Your task:
Search the material below for the string "opacity". Return every line that holds it.
_ _ _ _ _ _ _
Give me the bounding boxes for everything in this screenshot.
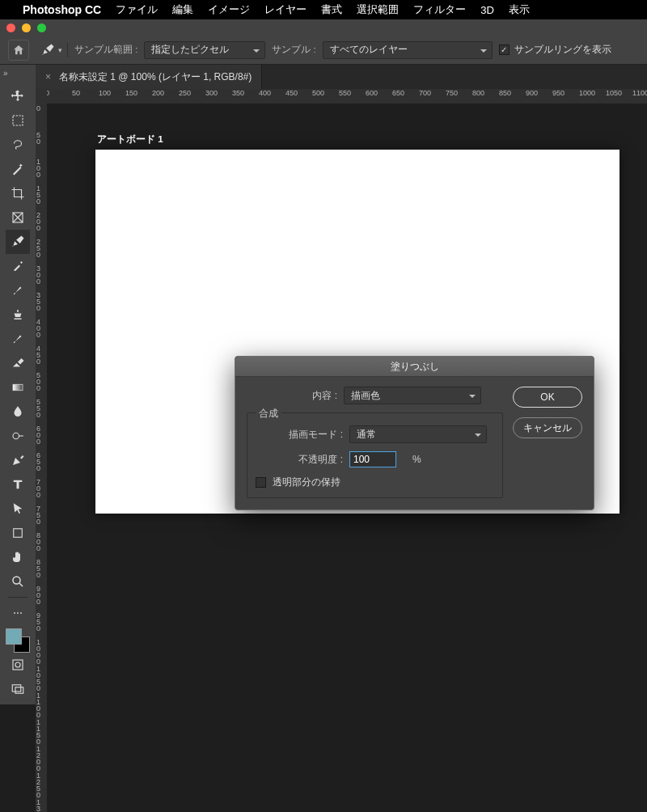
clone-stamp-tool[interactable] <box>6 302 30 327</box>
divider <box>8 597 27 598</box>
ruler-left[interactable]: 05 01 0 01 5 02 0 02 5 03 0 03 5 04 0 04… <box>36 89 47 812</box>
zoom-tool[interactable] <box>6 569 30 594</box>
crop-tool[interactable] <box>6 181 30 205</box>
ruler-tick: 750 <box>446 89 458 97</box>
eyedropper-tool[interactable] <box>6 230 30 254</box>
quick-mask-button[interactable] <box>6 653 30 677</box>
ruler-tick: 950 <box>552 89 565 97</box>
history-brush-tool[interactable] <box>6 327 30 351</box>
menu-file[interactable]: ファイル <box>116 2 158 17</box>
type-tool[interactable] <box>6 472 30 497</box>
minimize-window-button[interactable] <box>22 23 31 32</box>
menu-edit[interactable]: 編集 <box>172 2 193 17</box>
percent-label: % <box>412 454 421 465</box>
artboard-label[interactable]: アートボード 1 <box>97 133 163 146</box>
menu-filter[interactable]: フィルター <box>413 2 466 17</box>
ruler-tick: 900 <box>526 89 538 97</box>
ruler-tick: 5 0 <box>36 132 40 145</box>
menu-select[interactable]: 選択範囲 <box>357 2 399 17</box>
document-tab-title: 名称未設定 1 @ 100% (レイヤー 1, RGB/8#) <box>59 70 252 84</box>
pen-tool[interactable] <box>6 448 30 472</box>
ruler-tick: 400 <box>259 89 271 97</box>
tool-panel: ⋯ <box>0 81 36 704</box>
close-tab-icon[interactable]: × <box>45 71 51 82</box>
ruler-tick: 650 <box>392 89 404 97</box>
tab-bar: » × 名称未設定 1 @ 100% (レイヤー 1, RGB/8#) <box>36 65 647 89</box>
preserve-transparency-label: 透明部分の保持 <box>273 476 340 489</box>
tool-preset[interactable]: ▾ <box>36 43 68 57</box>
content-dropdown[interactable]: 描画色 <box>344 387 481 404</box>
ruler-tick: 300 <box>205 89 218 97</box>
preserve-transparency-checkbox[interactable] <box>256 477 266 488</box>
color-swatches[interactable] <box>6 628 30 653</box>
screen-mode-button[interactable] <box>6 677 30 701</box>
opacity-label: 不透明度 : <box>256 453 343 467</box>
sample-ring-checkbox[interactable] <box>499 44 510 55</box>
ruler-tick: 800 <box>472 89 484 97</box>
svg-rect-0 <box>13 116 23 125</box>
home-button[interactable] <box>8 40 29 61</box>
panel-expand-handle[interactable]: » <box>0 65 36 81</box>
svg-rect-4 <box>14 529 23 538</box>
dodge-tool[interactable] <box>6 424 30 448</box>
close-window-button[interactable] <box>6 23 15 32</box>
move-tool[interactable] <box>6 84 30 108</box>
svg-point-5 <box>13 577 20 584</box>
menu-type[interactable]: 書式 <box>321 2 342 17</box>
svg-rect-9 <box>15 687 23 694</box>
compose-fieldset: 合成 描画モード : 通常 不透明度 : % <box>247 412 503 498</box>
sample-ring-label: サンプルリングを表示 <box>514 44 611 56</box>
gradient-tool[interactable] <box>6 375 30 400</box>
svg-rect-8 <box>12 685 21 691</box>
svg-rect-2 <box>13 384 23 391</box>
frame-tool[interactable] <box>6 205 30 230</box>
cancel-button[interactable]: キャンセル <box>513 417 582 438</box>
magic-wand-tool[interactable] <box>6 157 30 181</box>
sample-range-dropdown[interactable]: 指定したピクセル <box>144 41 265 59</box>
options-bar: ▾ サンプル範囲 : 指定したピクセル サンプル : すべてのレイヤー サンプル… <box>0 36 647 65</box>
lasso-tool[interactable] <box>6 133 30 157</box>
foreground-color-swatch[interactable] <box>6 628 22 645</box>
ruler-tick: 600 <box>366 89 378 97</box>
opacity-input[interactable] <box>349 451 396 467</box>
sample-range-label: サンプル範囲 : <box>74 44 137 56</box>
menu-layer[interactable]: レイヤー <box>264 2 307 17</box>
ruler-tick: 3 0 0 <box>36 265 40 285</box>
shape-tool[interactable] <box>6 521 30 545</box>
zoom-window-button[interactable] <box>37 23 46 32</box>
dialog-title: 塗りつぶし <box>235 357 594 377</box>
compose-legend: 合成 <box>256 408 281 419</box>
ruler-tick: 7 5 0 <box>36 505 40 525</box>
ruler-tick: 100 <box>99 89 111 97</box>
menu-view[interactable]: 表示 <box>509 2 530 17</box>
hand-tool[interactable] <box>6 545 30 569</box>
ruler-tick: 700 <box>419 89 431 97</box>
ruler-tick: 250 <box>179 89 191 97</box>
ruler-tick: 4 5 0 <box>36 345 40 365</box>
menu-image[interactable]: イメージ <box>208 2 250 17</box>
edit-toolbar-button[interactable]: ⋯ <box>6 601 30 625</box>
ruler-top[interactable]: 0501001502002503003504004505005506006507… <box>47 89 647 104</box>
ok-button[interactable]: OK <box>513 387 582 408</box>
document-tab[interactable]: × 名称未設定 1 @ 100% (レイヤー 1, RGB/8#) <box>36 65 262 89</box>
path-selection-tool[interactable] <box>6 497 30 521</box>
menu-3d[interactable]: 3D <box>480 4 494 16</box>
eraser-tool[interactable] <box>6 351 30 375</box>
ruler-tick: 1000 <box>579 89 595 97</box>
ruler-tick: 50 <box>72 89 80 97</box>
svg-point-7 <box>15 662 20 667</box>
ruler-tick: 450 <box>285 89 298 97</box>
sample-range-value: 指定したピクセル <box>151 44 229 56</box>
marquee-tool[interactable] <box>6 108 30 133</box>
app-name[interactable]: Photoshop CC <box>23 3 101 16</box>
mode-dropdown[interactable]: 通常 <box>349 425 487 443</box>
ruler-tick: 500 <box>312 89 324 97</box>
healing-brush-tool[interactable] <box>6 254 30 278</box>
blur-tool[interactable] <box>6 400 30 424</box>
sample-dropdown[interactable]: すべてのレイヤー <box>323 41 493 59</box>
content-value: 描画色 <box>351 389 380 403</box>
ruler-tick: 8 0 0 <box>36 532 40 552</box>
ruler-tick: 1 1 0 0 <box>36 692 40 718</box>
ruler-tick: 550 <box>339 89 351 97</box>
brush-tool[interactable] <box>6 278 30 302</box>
_ _ _ _ _ _ _
Solution for this exercise:
opacity-label: 不透明度 : <box>256 453 343 467</box>
opacity-input[interactable] <box>349 451 396 467</box>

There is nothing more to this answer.